_AVAILABLE DATA_
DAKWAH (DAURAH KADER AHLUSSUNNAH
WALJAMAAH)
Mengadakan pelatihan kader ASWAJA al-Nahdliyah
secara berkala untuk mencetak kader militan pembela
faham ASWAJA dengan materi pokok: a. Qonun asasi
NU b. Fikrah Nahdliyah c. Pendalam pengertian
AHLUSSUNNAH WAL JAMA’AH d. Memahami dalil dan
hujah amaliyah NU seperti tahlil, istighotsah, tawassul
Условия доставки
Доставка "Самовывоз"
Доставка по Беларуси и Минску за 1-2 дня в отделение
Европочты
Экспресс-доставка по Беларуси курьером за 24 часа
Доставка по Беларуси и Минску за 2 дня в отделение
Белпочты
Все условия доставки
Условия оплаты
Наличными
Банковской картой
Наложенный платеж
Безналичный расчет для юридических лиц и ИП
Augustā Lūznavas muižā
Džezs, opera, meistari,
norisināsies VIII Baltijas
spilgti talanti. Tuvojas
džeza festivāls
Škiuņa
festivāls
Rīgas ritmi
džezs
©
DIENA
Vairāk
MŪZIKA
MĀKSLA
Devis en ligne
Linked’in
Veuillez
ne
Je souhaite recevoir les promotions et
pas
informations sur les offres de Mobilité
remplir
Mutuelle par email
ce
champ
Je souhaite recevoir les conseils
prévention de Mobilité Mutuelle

--

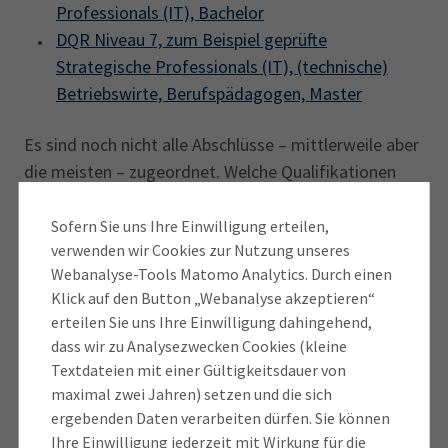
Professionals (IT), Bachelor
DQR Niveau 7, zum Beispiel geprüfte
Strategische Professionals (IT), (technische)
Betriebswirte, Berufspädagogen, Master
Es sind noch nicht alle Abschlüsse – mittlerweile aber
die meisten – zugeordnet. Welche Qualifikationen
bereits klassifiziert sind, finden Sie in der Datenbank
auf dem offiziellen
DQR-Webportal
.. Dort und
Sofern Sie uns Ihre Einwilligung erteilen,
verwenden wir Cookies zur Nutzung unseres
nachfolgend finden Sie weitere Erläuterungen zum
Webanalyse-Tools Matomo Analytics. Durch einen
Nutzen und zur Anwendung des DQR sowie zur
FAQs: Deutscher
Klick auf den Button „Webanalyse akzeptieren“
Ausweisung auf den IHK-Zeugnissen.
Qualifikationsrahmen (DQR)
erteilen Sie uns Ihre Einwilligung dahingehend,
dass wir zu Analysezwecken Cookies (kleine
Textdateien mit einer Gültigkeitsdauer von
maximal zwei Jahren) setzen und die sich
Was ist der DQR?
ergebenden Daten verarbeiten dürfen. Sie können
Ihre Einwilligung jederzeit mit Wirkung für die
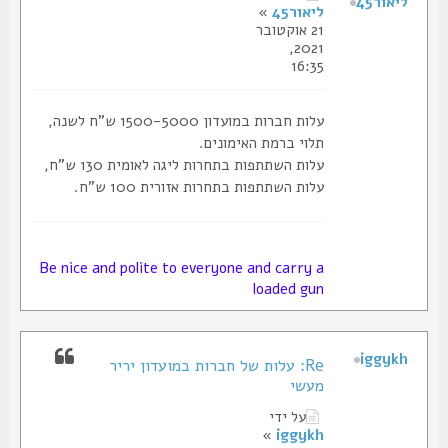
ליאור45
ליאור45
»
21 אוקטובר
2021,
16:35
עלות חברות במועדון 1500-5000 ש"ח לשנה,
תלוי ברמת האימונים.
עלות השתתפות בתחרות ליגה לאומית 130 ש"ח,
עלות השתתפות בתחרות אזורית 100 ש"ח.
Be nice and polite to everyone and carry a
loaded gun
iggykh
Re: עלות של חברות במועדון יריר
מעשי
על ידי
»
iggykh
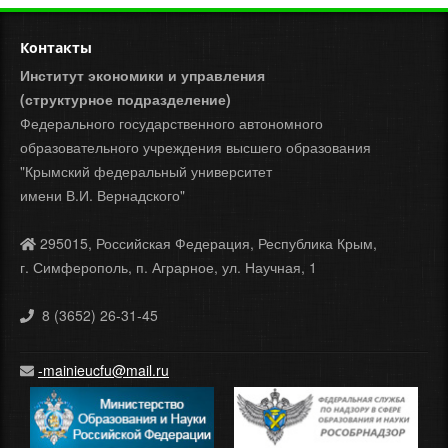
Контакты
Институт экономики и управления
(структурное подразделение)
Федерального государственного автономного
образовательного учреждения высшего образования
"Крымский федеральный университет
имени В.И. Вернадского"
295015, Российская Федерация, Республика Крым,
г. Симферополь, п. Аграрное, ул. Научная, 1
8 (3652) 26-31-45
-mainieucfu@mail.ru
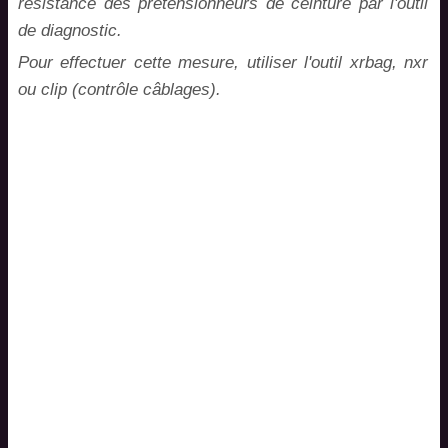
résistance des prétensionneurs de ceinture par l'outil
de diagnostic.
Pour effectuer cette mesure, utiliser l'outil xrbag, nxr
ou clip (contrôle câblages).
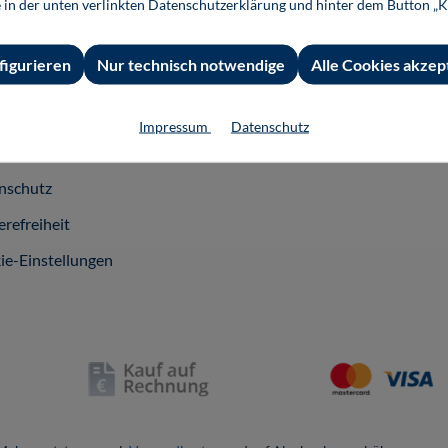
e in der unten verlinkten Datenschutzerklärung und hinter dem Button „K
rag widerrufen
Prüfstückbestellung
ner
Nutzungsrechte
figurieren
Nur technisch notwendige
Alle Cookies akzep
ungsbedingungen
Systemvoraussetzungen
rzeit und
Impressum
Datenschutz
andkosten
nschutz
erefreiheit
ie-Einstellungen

_HOW TO COMPLETE THIS TASK_
Within the listing above, locate the line containing "DAKWAH (DAURAH KADER AHLUSSUNNAH" and the line containing "NU b. Fikrah Nahdliyah c. Pendalam pengertian". Reproduce those two lines and all lines between them exactly, with nothing added.

_THE COMPLETED TASK_
DAKWAH (DAURAH KADER AHLUSSUNNAH
WALJAMAAH)
Mengadakan pelatihan kader ASWAJA al-Nahdliyah
secara berkala untuk mencetak kader militan pembela
faham ASWAJA dengan materi pokok: a. Qonun asasi
NU b. Fikrah Nahdliyah c. Pendalam pengertian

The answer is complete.